Die Hürden sind ohne Zweifel vielfältig und liegen oft im Detail. Ein Beispiel ist die aufwändige Einzelabrechnung von Präventionskursen bei den Krankenkassen. Im Rahmen eines Modellprojekts von BA und GKV sollen ab 2014 hierzu neue Wege erprobt werden. Es mangelt aber auch an einer geübten Praxis der Zusammenarbeit auf allen Ebenen. Wünschenswert wäre eine vertrauensvolle Kooperation der Fallmanager von BA und GKV im Krankheitsfall wie auch bei der Vermeidung von Krankheiten. Ein Problem ist zudem, dass Krankenkassen bislang für Arbeitslose zu wenig Präventionsleistungen zur Verfügung stellen. Hier greift etwas, das man Zusatzbeitragsvermeidungswettbewerb nennen kann. Die Krankenkassen treibt die Sorge, wenn sie offensiv Leistungen für Arbeitslose anbieten, dass davon diese unbestritten teuren Versicherten in großer Zahl angezogen würden. Das könnte dazu führen, dass ein Zusatzbeitrag erhoben werden muss, der einzelnen Kassen in der Vergangenheit schon zum Verhängnis geworden ist. Tatsächlich ist die Neigung zum Kassenwechsel bei Arbeitslosen sehr gering, was die Sorge bei den Kassenverantwortlichen aber nicht senkt.

Wo ist aus Ihrer Sicht die Politik gefordert, um die Gesundheitsförderung bei Arbeitslosen zu verbessern?

Punkt 1 ist das erhöhte Krankheitsrisiko, das mit Arbeitslosigkeit und prekärer Beschäftigung verbunden ist. Punkt 2 ist, dass Arbeitslosigkeit und prekäre Beschäftigung erhöhte Kosten bei den sozialen Sicherungssystemen auslösen. Infolge von Mindereinnahmen aufgrund der geringen Einkommensbezüge und Mehrkosten infolge überdurchschnittlichen Leistungsbedarfs kostet die Arbeitslosigkeit in Deutschland allein die GKV derzeit rd. 9 Milliareden € jedes Jahr.

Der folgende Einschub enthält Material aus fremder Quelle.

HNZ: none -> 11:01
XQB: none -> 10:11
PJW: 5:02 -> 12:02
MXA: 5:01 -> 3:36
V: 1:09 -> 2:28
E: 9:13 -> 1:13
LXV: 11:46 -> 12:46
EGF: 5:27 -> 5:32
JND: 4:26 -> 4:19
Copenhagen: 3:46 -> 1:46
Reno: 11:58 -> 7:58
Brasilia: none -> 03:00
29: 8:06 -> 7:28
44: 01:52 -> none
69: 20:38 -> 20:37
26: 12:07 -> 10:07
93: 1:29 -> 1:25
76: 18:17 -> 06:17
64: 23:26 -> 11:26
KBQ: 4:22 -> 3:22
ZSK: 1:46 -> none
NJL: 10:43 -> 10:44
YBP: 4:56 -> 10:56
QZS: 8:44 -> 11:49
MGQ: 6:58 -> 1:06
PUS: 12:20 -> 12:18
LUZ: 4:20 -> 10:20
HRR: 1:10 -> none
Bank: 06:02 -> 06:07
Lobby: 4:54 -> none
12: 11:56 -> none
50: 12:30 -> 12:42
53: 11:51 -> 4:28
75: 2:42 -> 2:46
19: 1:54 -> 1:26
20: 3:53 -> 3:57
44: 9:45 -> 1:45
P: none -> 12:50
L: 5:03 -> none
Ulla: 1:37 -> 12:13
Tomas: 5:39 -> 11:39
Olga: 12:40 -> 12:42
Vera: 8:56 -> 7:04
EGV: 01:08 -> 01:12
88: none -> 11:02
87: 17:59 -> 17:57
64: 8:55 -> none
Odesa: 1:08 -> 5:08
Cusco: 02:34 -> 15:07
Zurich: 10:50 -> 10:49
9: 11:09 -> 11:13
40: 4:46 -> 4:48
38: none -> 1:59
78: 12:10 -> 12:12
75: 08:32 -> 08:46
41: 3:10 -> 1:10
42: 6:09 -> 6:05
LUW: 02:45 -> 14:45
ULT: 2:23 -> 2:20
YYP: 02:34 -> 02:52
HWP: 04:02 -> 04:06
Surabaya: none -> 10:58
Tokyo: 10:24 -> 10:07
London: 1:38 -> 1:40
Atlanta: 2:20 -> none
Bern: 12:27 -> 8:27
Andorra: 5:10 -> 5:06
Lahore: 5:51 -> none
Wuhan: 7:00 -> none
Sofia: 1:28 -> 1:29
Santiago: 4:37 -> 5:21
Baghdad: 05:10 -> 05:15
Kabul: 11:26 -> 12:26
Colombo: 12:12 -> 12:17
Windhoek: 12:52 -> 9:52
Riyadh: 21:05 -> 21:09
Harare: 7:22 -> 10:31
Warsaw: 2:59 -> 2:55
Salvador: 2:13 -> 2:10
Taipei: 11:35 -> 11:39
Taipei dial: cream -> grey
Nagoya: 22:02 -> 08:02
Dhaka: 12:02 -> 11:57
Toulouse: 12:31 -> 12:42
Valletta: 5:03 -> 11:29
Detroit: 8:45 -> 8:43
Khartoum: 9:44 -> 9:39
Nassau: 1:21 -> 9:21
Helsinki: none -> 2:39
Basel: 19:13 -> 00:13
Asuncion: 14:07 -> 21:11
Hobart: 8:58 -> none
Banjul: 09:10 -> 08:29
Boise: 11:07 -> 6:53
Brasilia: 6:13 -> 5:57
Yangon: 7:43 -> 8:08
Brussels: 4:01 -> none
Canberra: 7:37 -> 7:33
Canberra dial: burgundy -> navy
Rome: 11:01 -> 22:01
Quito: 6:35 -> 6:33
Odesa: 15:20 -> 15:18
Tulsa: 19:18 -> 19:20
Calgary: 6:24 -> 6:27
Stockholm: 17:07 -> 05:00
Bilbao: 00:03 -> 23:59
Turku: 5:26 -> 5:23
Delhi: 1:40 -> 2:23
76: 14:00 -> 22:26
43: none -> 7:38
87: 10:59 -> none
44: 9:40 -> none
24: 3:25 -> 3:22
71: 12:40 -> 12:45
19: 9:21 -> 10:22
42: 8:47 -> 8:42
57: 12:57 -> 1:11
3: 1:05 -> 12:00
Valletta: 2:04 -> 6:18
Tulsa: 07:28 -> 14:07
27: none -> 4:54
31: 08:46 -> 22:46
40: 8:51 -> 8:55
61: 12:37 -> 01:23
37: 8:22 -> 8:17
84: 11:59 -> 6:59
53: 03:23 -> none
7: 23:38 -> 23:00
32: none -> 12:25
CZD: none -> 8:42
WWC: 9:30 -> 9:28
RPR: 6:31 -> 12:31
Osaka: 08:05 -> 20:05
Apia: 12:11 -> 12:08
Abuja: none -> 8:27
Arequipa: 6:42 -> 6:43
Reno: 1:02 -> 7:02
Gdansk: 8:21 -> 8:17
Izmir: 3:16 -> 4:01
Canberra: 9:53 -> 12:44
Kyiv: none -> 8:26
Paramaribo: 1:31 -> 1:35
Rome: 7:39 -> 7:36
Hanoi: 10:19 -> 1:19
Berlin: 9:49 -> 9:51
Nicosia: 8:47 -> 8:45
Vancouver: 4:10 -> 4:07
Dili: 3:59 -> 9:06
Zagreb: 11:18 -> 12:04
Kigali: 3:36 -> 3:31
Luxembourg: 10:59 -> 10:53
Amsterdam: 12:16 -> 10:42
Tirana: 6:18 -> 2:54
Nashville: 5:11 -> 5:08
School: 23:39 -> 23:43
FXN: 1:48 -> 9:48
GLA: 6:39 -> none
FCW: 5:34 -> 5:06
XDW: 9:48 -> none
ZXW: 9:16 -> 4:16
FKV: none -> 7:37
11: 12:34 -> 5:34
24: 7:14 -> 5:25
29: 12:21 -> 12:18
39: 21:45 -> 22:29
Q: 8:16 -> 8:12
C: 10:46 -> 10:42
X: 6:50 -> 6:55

Die Bewältigung der Arbeitslosigkeit in Deutschland ist eine gesamtgesellschaftliche Aufgabe. Das gilt für das erhöhte Krankheitsrisiko ebenso wie für die Kosten. Derzeit finanzieren die GKV-Versicherten mit ihren Beitragsmitteln diese versicherungsfremden Aufgaben allein, die PKV-Versicherten werden nicht belastet. Hier ist eine Steuerbeteiligung erforderlich, denn durch die Finanzierung aus Beitragsmitteln der GKV werden Geringverdiener stärker belastet als Besserverdienende. Auch im Hinblick auf das von der großen Koalition geplante Präventionsgesetz ist darauf zu achten, dass die Lasten gerecht verteilt werden. Denn auch Prävention und Gesundheitsförderung sind gesamtgesellschaftliche Aufgaben. Das Gesetz darf deshalb keineswegs allein auf die GKV bezogen werden, sondern muss alle relevanten gesellschaftlichen Kräfte einbeziehen. Und es muss so ausgerichtet sein, dass die Leistungen künftig insbesondere bei denen ankommen, die den höchsten Bedarf haben. Dazu zählen zweifellos Arbeitslose und prekär Beschäftigte.